OLD SCHOOL VIDEO PICK
HALLS OF ANGER
HALLS OF ANGER
Review By: Lana K. Wilson-Combs

Year Released: 1970
Running Time: 96
Production Company: Mirisch Corporation
Directed by Paul Bogart
Director of Photography: Burnett Guffey
Screenwriter: John Herman Shaner and Al Ramus
Editor's Note: While this "Old School Video Pick" of "Halls of Anger" has run before, I couldn't help but update a few things in it after recently watching it again along with a few other Calvin Lockhart movies, like "Melinda" with Vonetta McGee and Rosalind Cash." Lockhart was an enormously talented actor who left us way too soon.

Audiences may best remember Calvin Lockhart, as the tall, dark and handsome actor who portrayed memorable characters like the Rev. Deke O'Malley in Ossie Davis' "Cotton Comes to Harlem" (1970); a disc-jockey and detective in "Melinda" (1972) (which also starred Rosalind Cash and the late, great Vonetta McGee) ; Silky Slim in "Uptown Saturday Night" (1974) and the ultra-cool gangster, Biggie Smalls in the Sidney Poitier directed, "Let's Do It Again." (1975).

The Bahamian/American actor died March 29, 2007 from complications of a stroke.

Prior to his death Lockhart had eked out a tremendous acting career and heated up the small screen when he played Jonathan Lake, the love interest of Diahann Carroll on the hit TV show, "Dynasty."

Good looks and talent took Lockhart far.
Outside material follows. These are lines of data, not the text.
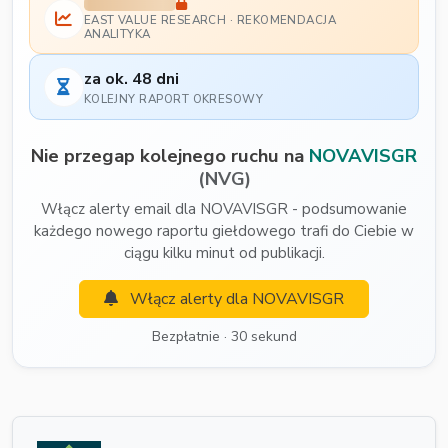
EAST VALUE RESEARCH · REKOMENDACJA
ANALITYKA
za ok. 48 dni
KOLEJNY RAPORT OKRESOWY
Nie przegap kolejnego ruchu na
NOVAVISGR
(NVG)
Włącz alerty email dla NOVAVISGR - podsumowanie
każdego nowego raportu giełdowego trafi do Ciebie w
ciągu kilku minut od publikacji.
Włącz alerty dla NOVAVISGR
Bezpłatnie · 30 sekund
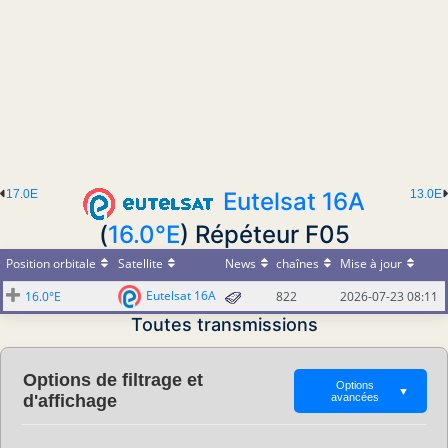
17.0E
Eutelsat 16A
13.0E
(
16.0°E
) Répéteur F05
Position orbitale
Satellite
News
chaînes
Mise à jour
Eutelsat 16A
16.0°E
822
2026-07-23 08:11
Toutes transmissions
Options de filtrage et
Options
▼
d'affichage
avancées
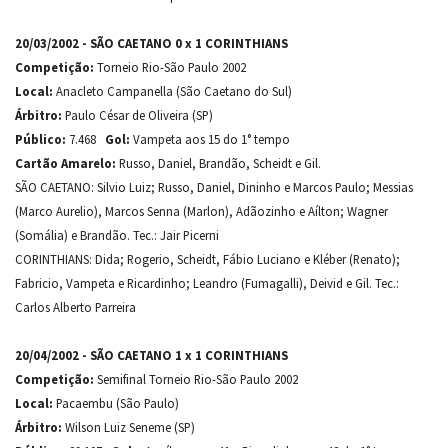
20/03/2002 - SÃO CAETANO 0 x 1 CORINTHIANS
Competição:
Torneio Rio-São Paulo 2002
Local:
Anacleto Campanella (São Caetano do Sul)
Árbitro:
Paulo César de Oliveira (SP)
Público:
7.468
Gol:
Vampeta aos 15 do 1° tempo
Cartão Amarelo:
Russo, Daniel, Brandão, Scheidt e Gil.
SÃO CAETANO: Silvio Luiz; Russo, Daniel, Dininho e Marcos Paulo; Messias
(Marco Aurelio), Marcos Senna (Marlon), Adãozinho e Aílton; Wagner
(Somália) e Brandão. Tec.: Jair Picerni
CORINTHIANS: Dida; Rogerio, Scheidt, Fábio Luciano e Kléber (Renato);
Fabricio, Vampeta e Ricardinho; Leandro (Fumagalli), Deivid e Gil. Tec.:
Carlos Alberto Parreira
20/04/2002 - SÃO CAETANO 1 x 1 CORINTHIANS
Competição:
Semifinal Torneio Rio-São Paulo 2002
Local:
Pacaembu (São Paulo)
Árbitro:
Wilson Luiz Seneme (SP)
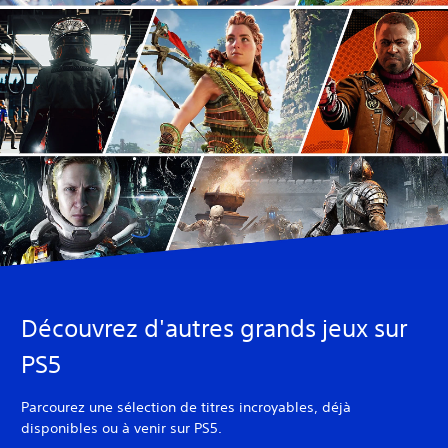
Découvrez d'autres grands jeux sur
PS5
Parcourez une sélection de titres incroyables, déjà
disponibles ou à venir sur PS5.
He became an actor-in-residence at the Royal Shakespeare Company in Stratford-upon-Avon, England. He later starred on Broadway, notably in in the play, "The Cool World."
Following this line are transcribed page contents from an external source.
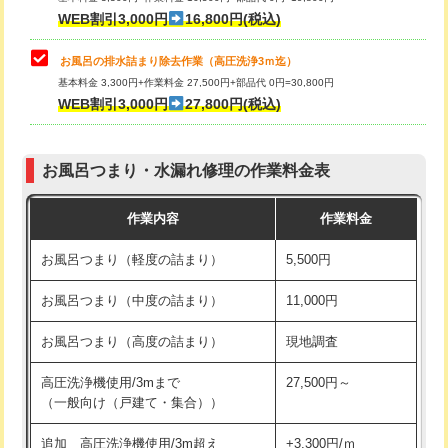
小便器トイレ脱着
現地見積
WEB割引3,000円
16,800円(税込)
その他部品の脱着
8,800円～
お風呂の排水詰まり除去作業（高圧洗浄3ｍ迄）
基本料金 3,300円+作業料金 27,500円+部品代 0円=30,800円
交換・取付（タンク）
22,000円+材料費
WEB割引3,000円
27,800円(税込)
交換・取付（便器）
22,000円+材料費
お風呂つまり・水漏れ修理の作業料金表
交換・取付（普通便座）
11,000円+材料費
作業内容
作業料金
交換・取付（温水洗浄便座）
16,500円+材料費
お風呂つまり（軽度の詰まり）
5,500円
交換・取付(単水栓（壁付・デッキ
13,200円+材料費
式）)
お風呂つまり（中度の詰まり）
11,000円
交換・取付(混合水栓（壁付・デッキ
16,500円+材料費
お風呂つまり（高度の詰まり）
現地調査
式・ワンホール）)
高圧洗浄機使用/3mまで
27,500円～
交換・取付(排水栓・排水トラップ
22,000円+材料費
（一般向け（戸建て・集合））
（P/S/ポップアップ））
追加 高圧洗浄機使用/3m超え
+3,300円/ｍ
交換・取付（その他部品）
11,000円+材料費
While Lockhart's first major film role was as the boyfriend of singer/actress Genevieve Waite in the interracial 1967 movie "Joanna," his first lead role was in the 1970 dramatic movie, "Halls of Anger."

If you can get your hands on a copy of this rare and classic movie you'll see just what an extraordinary actor Lockhart truly was. You might also be able to catch "Halls of Anger" on TV-One and BET.

"Halls of Anger" is a powerful movie. It takes an unflinching look at black and white race relations. In addition to Lockhart, the film features a star-studded cast from the late Janet MacLachlan, to "Crazy Heart" Oscar winner Jeff Bridges, Ed Asner, Rob Reiner, Michael Warren, James A. Watson Jr., Patricia Stich, and John McLiam.

Lockhart plays Quincy Davis, an English teacher who has a good job at a school in the white suburbs, but is offered a vice principal job at an inner-city school.

When Quincy arrives to the campus he soon finds out it's a different world. The school has plenty of issues, but the biggest are its out-of-control students. It's no wonder the principal, Boyd Wilkinson (John McLiam) runs the place like a prison.

He hopes that Quincy (Lockhart) will come in, turn things around and keep the peace especially now since white students are being bused to the school. That's a real tall order.

Tensions continue to escalate when a white student (Patricia Stich) is threatened and nearly raped in the locker room. Another student, Douglas (Bridges) is humiliated and beaten almost daily by a group of thugs led by J.T. Watson (James A. Watson Jr.).

Is there anything that can bring these students together and squash their hostility and hatred toward each other? You'll be surprised.

As an entertainment writer, I've met and interviewed tons of actors over the years, but I never met Calvin Lockhart. I wish I had. He was an enormously talented actor. His style and onscreen charisma is admired and emulated by many actors even today.

The late, rapper Christopher Wallace loved Lockhart's swagger so much he "adopted" Lockhart's character name "Biggie Smalls" from the movie, "Let's Do It Again" until a lawsuit came about demanding Wallace change the name to Notorious B.I.G.

Fortunately, Lockhart has left his fans with an impressive body of work. "Halls of Anger" is a real gem that tops my list among the many outstanding black movies from the 1970s.